Não é difícil diagnosticar o problema: na verdade existem várias dimensões para a “crise de aprendizagem”. Primeiro, os alunos são, em geral, mal preparados quando entram na 1ª série do Ensino Fundamental. A preparação poderia ser melhorada aumentando o acesso e a qualidade da Educação Infantil. Segundo, os professores são, em geral, malformados e têm baixa motivação. Melhorar a seleção de professores na educação pública, implementar programas de formação contínua para educadores e vincular mérito ao desempenho de ensino ajudaria a melhorar a qualidade do ensino e da aprendizagem.

Terceiro, investir em insumos escolares só é eficaz se afetar os resultados da aprendizagem. No Uruguai e na Índia, o uso da tecnologia para personalizar a educação de acordo com as necessidades dos alunos ajudou a melhorar esses resultados.
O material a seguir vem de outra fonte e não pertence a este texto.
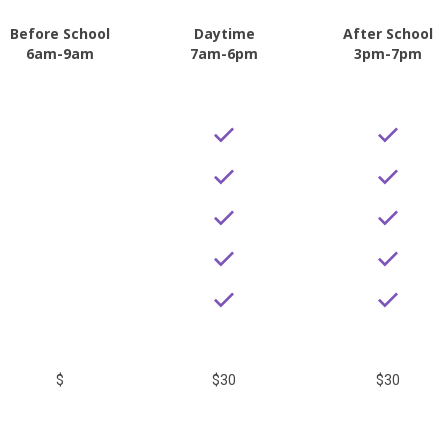
Before School
Daytime
After School
6am-9am
7am-6pm
3pm-7pm
$
$30
$30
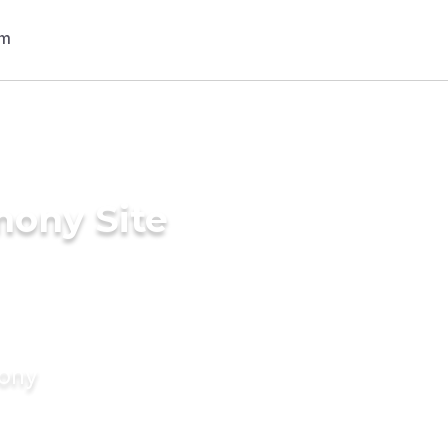
mony Site
mony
Por último, mas talvez o mais importante, a gestão da escola precisa se concentrar em melhorar os resultados da aprendizagem e a qualidade do ensino. Diretores e professores devem ser cobrados a mostrar resultados. Isso ocorre no Ceará onde transferências adicionais de ICMS para as prefeituras são condicionadas a melhores desempenhos escolares. 

No contexto da grave crise fiscal que enfrenta o país, porém, é urgente melhorar a eficiência e a equidade dos gastos com educação. O principal motor da ineficiência é o alto número de professores em áreas do país onde as matrículas na rede pública vêm caindo. Nesses locais, é fundamental diminuir a taxa de contratação de novos professores para permitir que a redução do número de profissionais por meio da aposentadoria aumente a proporção aluno/professor, especialmente nas redes do Sul e Sudeste. Além disso, retirar a restrição de gastos mínimos com educação estabelecida pela constituição também poderia contribuir para a redução da ineficiência.  Enfim, a reforma do FUNDEB apoiando os municípios pobres dos estados mais ricos e reduzindo o apoio aos municípios ricos dos estados mais pobres, facilitaria um avanço na redução das desigualdades regionais, aumentando a eficiência nos gastos.

Em conclusão, não há evidências de que aumentos adicionais nos gastos com educação resultem em melhor desempenho de aprendizagem. Não é simplesmente que a crise fiscal não permita que mais recursos sejam destinados à educação. É preciso reconhecer que os desafios do sistema educacional brasileiro são muito mais complexos. Para garantir o futuro do país, os presidenciáveis devem começar reconhecendo essa realidade e desenvolver estratégias que abordem os problemas fundamentais.

Esta coluna foi preparada em colaboração com o meu colega Pedro Olinto, Coordenador de Desenvolvimento Humano do Banco Mundial no Brasil.